Die Glefe als Trabantenwaffe finden wir im 15. und 16. Jahrhundert an nahezu allen italienischen Höfen, besonders in Florenz, Mantua und Venedig, aber auch zeitweilig am französischen Hof. (Fig. 397a—f.) Es ist bemerkenswert, wie in dieser Verwendung die Glefe sich allgemach umbildet, die Eignung für den Stoß verliert und überhaupt zum reich ausgestatteten Spielzeug herabsinkt. Besonders am venezianischen Hof, wo sie von der slavischen Leibgarde der Dogen geführt wurde, erhält sie eine imposante, aber übertriebene Gestalt. Sie erscheint hier als breites, rückwärts gekrümmtes Messer, an dessen Rücken sich ein reich konturierter Ansatz befindet.
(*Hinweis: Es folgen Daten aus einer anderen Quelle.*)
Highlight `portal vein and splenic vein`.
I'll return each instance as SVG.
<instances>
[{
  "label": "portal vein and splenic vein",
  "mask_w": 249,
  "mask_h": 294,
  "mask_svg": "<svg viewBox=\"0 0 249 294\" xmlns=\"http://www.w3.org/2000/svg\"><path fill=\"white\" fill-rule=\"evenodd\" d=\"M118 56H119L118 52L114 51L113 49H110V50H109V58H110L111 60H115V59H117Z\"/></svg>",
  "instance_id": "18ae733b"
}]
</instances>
Ein übermäßig langer Schaft von über 2,50 m Länge war darauf berechnet, die Wirkung für das Auge zu erhöhen. Am sächsischen Hof wurde die Glefe in einer eigenartigen Gestalt schon im 16. Jahrhundert als Trabantenwaffe geführt. Sie unterscheidet sich von der italienischen und französischen dadurch, dass das beilartig geformte, gekrümmte Messer mittels Naben an dem Schaft befestigt ist. Ein stark gekrümmter, unterhalb geschärfter Haken sitzt auf der Stirnseite des Schaftes, welcher etwas unterhalb in der Faustlage mit einer Handschutzscheibe versehen ist. Alle derartige Glefen sind reich in Gold geätzt und tragen das kursächsische Wappen. Ihre Schaftlänge beträgt durchschnittlich 146 cm. (Fig. 398.)
Im 17. Jahrhundert, in welchem sie auch am polnischen Hof von der dortigen Leibwache geführt wurde, erhielt diese Stangenwaffe den Namen Kosa, von Couse (couteaux) abgeleitet.
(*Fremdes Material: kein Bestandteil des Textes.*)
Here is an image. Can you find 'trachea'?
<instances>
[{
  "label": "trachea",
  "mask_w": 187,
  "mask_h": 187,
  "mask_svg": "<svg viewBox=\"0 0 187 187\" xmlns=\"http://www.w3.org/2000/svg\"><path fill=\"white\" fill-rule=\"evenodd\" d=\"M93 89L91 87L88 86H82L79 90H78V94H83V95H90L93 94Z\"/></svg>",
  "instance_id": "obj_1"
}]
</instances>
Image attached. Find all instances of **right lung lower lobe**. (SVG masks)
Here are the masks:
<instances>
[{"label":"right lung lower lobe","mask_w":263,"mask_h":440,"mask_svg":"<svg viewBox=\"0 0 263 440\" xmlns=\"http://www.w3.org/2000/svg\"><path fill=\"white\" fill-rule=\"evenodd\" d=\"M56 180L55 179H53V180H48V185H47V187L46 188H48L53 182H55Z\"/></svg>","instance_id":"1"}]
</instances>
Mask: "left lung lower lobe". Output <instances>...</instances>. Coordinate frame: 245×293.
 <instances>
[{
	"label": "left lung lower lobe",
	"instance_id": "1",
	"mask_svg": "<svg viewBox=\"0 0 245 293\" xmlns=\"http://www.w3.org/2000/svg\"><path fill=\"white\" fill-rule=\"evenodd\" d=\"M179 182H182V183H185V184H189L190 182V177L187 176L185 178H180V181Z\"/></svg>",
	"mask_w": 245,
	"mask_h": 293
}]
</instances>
Die Couse (guisarme) besitzt eine messerförmige Klinge, welche mittelst einer Dille auf den Schaft gesteckt und mit demselben durch lange, eiserne Schaftfedern und Nägel verbunden ist. In einzelnen Fällen findet sich am Schaft unterhalb der Dille eine Handschutzscheibe. Aus ihrer Form ist zu ersehen, dass die Couse weniger für den Stich als für den Hieb zu gebrauchen ist und dass sie sich von der Glefe nur unwesentlich unterscheidet. Die Couse tritt, allerdings in einer noch rohen und plumpen Form, im 14. Jahrhundert zuerst bei den Schweizern auf und war darauf berechnet, mittels wuchtiger Hiebe die Harnische der Gegner, namentlich den Lentner, zu durchdringen. Schon am Beginn des 15. Jahrhunderts findet man sie in Frankreich und sie gelangt nach der Schlacht bei St. Jacob zu solcher Beliebtheit, dass die Schweizer bei Hof mit solcher bewaffnet wurden. So erscheinen sie in einer gleichzeitigen Miniatur des Jean Foucquet der Sammlung Brentano in Frankfurt, darstellend das lit de justice Karls VII. zu Vendôme 1458. Ein weiteres Beispiel ihres Gebrauches findet sich in einem Manuskript des Jouvencel aus dem 15. Jahrhundert in der Nationalbibliothek zu Paris. Am Beginn des 16. Jahrhunderts wird die Couse auch in Spanien eine Waffe der Leibgarden Philipps I., der seine Hartschiere damit ausrüstete, und seit dieser Zeit erscheint sie ununterbrochen an den habsburgischen und mehreren deutschen Höfen. (Fig. 399.) Eine der älteren Abbildungen der Couse als Hartschierwaffe sehen wir in dem Freskogemälde des Domenico Brusasorci in der Casa Ridolfi zu Verona, darstellend den feierlichen Einzug Karls V. und Klemens’ VII. in Bologna 1530, welches auch von Lukas Cranach in Kupfer gestochen ist. Die Waffensammlung des kaiserl. Hauses zu Wien bewahrt noch Exemplare von Cousen aller Kaiser von Ferdinand I. bis auf Josef II. und auch einiger regierender Erzherzöge. (Fig. 400, 401, 402.) Josef II. (gest. 1790) war der letzte Kaiser, in dessen Hofstaat die Cousen getragen wurden. Gegenwärtig führen sie noch die bayrischen Hartschiere.